VGG (Simonyan and Zisserman, 2014) is a Convolutional Neural Network architcture, it was submitted to Large Scale Visual Recognition Challenge 2014 (ILSVRC2014).
•

Swin Transfermer (Liu et al., 2021) is basically a hierarchical Transformer whose representation is computed with shifted windows.
•

GCN (Kipf and Welling, 2016) is a semi-supervised graph convolutional network model which learns node representations by aggregating information from neighbors.
•

GAT (Veličković et al., 2017) is a graph neural network model using attention mechanism to aggregate node features.
•

GIN (Xu et al., 2018) is a graph neural network which can distinguish graph structures more as powerful as the Weisfeiler-Lehman test.
•

GraphSage (Hamilton et al., 2017) is a general inductive framework that leverages node feature information to efficiently generate node embedding for previously unseen data.
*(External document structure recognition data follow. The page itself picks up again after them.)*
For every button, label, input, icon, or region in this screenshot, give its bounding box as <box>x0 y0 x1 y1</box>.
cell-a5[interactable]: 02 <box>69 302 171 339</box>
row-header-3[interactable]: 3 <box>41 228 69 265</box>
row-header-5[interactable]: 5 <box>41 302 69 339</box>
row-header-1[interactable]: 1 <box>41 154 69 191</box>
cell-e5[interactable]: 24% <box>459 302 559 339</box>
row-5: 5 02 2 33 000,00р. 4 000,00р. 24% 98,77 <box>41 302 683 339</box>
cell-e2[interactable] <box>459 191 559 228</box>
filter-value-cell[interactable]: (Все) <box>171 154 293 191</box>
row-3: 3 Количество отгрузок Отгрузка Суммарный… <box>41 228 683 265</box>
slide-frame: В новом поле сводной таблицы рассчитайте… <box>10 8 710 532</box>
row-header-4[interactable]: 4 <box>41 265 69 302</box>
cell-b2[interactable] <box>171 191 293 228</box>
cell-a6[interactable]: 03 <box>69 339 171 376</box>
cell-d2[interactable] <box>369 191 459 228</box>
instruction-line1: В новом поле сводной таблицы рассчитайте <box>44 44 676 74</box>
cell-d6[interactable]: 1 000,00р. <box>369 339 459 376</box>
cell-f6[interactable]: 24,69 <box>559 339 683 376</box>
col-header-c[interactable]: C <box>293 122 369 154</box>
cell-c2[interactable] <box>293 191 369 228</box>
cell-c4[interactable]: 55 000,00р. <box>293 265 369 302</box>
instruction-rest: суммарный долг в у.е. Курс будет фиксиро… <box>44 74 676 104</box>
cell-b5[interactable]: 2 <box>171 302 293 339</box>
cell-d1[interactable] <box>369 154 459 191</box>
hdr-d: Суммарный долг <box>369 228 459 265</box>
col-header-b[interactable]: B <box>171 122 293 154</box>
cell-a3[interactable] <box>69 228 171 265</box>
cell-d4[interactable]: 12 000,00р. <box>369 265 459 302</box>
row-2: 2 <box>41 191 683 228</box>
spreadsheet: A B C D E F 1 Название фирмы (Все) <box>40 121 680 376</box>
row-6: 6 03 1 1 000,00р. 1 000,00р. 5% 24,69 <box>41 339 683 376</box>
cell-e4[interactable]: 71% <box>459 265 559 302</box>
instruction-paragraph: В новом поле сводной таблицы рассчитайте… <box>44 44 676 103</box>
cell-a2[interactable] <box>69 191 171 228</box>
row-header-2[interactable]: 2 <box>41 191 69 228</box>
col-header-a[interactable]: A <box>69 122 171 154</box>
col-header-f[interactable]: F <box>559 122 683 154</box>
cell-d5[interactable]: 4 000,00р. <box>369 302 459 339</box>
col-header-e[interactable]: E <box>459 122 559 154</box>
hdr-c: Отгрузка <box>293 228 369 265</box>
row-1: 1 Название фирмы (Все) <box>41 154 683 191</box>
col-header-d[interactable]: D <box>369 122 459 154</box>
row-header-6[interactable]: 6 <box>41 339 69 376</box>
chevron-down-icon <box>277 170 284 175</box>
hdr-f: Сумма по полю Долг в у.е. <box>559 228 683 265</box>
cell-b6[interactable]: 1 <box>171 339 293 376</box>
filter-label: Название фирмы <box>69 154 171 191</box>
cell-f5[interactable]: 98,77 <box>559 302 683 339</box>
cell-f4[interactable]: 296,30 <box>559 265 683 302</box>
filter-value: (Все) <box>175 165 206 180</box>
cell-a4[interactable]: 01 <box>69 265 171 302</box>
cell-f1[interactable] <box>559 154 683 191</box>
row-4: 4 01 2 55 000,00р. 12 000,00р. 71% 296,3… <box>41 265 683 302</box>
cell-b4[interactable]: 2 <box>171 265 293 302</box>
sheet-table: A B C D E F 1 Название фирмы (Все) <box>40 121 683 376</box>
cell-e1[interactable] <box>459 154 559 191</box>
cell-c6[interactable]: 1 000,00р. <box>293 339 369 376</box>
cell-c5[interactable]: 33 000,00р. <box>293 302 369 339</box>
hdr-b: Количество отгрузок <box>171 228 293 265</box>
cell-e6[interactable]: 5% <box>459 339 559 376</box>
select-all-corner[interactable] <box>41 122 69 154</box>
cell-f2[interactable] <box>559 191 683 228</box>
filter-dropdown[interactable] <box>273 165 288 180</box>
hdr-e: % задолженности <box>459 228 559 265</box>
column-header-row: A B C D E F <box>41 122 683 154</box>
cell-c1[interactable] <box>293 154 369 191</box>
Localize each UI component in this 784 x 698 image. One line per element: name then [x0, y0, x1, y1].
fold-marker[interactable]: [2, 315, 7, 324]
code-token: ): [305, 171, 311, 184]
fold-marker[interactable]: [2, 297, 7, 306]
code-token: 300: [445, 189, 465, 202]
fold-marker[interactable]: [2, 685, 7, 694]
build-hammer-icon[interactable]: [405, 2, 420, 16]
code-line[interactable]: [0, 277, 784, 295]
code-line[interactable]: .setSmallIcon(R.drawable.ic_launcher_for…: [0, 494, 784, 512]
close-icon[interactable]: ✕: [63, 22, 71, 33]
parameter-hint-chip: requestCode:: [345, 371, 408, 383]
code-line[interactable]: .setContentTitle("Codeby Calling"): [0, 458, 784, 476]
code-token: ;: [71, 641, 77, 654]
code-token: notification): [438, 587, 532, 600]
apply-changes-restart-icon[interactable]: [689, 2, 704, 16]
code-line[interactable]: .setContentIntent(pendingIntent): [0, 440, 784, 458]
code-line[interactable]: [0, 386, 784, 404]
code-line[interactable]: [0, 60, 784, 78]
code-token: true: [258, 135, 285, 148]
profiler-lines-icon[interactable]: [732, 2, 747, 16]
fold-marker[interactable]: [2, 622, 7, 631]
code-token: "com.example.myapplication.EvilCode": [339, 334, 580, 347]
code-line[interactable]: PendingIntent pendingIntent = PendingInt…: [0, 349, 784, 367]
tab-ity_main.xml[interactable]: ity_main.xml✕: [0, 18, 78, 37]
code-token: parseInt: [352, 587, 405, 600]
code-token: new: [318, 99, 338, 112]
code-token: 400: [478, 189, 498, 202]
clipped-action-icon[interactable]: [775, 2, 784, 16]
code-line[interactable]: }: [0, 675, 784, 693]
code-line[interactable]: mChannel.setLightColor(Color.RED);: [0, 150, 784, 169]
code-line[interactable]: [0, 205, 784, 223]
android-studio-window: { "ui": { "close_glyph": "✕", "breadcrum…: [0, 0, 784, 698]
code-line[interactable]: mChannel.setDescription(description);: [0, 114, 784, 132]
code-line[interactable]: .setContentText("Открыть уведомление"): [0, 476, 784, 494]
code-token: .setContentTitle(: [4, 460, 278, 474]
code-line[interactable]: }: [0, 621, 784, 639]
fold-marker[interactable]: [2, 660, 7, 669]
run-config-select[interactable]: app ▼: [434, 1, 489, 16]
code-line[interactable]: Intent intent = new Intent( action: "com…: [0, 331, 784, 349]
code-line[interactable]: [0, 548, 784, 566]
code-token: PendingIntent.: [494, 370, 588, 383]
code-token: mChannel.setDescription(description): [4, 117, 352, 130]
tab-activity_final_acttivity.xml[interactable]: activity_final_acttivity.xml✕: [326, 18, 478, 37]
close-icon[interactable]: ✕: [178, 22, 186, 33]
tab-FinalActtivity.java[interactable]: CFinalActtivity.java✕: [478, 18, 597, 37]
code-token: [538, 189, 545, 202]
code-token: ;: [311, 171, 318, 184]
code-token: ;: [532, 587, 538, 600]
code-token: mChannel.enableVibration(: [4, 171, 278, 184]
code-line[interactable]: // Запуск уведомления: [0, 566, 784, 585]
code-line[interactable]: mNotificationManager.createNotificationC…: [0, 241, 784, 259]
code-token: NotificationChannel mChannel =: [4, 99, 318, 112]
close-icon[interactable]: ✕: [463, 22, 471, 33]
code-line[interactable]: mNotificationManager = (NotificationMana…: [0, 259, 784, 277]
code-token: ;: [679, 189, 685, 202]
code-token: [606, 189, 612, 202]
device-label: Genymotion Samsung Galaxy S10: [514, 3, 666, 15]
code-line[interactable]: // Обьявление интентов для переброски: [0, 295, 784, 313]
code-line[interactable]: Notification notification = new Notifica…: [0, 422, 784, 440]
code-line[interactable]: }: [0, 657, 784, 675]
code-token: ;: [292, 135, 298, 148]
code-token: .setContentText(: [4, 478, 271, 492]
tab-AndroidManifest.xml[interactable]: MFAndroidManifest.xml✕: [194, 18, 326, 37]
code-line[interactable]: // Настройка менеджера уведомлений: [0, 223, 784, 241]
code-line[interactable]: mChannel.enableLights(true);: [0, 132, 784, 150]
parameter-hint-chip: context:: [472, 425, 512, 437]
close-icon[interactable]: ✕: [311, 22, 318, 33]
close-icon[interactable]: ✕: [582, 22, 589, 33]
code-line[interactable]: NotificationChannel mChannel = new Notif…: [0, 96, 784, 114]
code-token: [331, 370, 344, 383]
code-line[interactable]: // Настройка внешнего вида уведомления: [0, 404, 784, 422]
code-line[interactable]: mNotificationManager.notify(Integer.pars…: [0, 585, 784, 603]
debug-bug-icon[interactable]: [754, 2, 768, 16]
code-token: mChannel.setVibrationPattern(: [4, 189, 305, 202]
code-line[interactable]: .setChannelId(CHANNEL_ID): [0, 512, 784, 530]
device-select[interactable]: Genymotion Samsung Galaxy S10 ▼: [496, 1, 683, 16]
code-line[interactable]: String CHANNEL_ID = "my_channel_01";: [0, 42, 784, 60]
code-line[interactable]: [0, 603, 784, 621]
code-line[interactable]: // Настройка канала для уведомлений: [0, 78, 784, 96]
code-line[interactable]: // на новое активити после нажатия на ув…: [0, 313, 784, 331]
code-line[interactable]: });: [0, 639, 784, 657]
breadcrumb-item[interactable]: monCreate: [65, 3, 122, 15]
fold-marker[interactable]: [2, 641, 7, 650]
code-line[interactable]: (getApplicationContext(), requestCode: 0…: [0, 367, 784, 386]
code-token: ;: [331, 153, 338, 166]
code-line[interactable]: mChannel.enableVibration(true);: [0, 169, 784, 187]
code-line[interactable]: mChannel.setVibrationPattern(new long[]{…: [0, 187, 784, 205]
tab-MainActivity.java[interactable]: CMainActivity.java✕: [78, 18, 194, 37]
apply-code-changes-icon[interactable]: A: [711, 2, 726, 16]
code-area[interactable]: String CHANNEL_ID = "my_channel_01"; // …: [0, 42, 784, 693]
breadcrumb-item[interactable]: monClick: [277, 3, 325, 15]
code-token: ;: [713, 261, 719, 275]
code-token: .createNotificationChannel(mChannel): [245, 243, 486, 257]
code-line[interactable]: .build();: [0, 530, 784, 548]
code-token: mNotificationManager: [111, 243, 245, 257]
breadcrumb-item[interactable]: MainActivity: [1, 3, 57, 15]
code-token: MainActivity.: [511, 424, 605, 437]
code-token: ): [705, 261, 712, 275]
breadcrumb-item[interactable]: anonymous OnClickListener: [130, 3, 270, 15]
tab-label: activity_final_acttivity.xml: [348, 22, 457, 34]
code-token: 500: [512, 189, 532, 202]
For MLPs, we run five MLP models, which are denoted as MLP-L, L indicates the number of layers including input layer. The detailed hidden size is listed in the Appendix. We adopt ResNet-18, ResNet-50, ResNet-101 (He et al., 2016) and VGG-19 (Simonyan and Zisserman, 2014) for CNNs, Swin Transformer (Liu et al., 2021) for Transformer, and GCN (Kipf and Welling, 2016), GAT (Veličković et al., 2017), GIN (Xu et al., 2018), and GraphSage (Hamilton et al., 2017) for GNNs. ResNet and VGG are two conventional CNN models, Swin is a Transformer-based SOTA model for CV-related tasks, and GCN, GAT, GIN, and GraphSage are four widely used GNN models for the node classification task. To be specific, we use 2-layer GNN models with hidden size 16 and Tiny Swin Transfermor (Liu et al., 2021).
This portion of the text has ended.